Lab 1.2 — UV CLI Tool + LaTeX Docs PDF on GitHub Pages

What you'll build

A command-line tool published via UV that anyone can run with uvx your-tool, plus a professional PDF documentation file generated with LaTeX + pandoc, deployed to GitHub Pages along with a Docusaurus-style HTML site.

Time: 60–90 minutes. Difficulty: ⭐⭐⭐☆☆. Ship: a live GitHub Pages URL with your docs + downloadable PDF.

What the Finished Thing Looks Like

By the end:

bash

uvx tds-csv-YOURNAME sample.csv --top 5
# ┌──────┬────────┐
# │ City │ Count  │
# ├──────┼────────┤
# │ ...  │ ...    │
# └──────┴────────┘

And https://<username>.github.io/tds-csv-YOURNAME/ shows your documentation site with a Download PDF button.

Prerequisites

Completed Lab 1.1 (at least through Step 6) — you understand UV + pyproject.toml.
LaTeX + pandoc available locally (see latex.mdx). GitHub Actions has both preinstalled — so local is optional.
GitHub Pages enabled on your account.

The Steps

Step 1 — Plan the CLI

Our CLI will be tds-csv-YOURNAME. Features:

Takes a CSV file path.
Optionally filters to the top N rows by a given column.
Pretty-prints as a table using rich.

code

Usage: tds-csv [OPTIONS] FILE

  Quickly explore a CSV file.

Options:
  --top INTEGER           Show top N rows [default: 10]
  --by TEXT               Sort by column (default: first column)
  --help                  Show this message and exit.

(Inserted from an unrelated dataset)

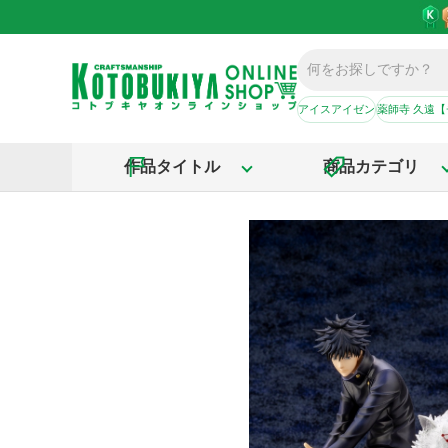
アイスアイゼン
薬師寺 久遠
作品タイトル
商品カテゴリ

Step 2 — Scaffold the project

bash

uv init --app --python 3.13 tds-csv-YOURNAME
cd tds-csv-YOURNAME

We use --app (not --lib) because this is a CLI app. UV creates a single-module layout:

code

tds-csv-YOURNAME/
├── .gitignore
├── .python-version
├── README.md
├── main.py
└── pyproject.toml

Add dependencies:

bash

uv add typer "rich>=13" pandas
uv add --dev pytest

Step 3 — Write the CLI

Rename main.py to cli.py and replace its contents:

python

cli.py
"""tds-csv — quickly explore a CSV file."""

from pathlib import Path
from importlib.metadata import version as _v

import pandas as pd
import typer
from rich.console import Console
from rich.table import Table

__version__ = _v("tds-csv-YOURNAME")

app = typer.Typer(
    name="tds-csv",
    help="Quickly explore a CSV file.",
    add_completion=False,
)
console = Console()


def _render(df: pd.DataFrame, title: str) -> None:
    table = Table(title=title, show_lines=True)
    for col in df.columns:
        table.add_column(str(col), style="cyan")
    for _, row in df.iterrows():
        table.add_row(*[str(v) for v in row])
    console.print(table)


@app.command()
def main(
    file: Path = typer.Argument(..., exists=True, readable=True, help="CSV file to read."),
    top: int = typer.Option(10, help="Show top N rows."),
    by: str | None = typer.Option(None, help="Sort by column (default: first column)."),
    version: bool = typer.Option(False, "--version", help="Show version and exit."),
) -> None:
    """Render a CSV file as a pretty table."""
    if version:
        console.print(f"tds-csv v{__version__}")
        raise typer.Exit()

    df = pd.read_csv(file)
    sort_col = by or df.columns[0]
    if sort_col not in df.columns:
        console.print(f"[red]Column '{sort_col}' not in CSV[/red]")
        raise typer.Exit(code=1)
    df = df.sort_values(by=sort_col, ascending=False).head(top)
    _render(df, f"{file.name} — top {top} by {sort_col}")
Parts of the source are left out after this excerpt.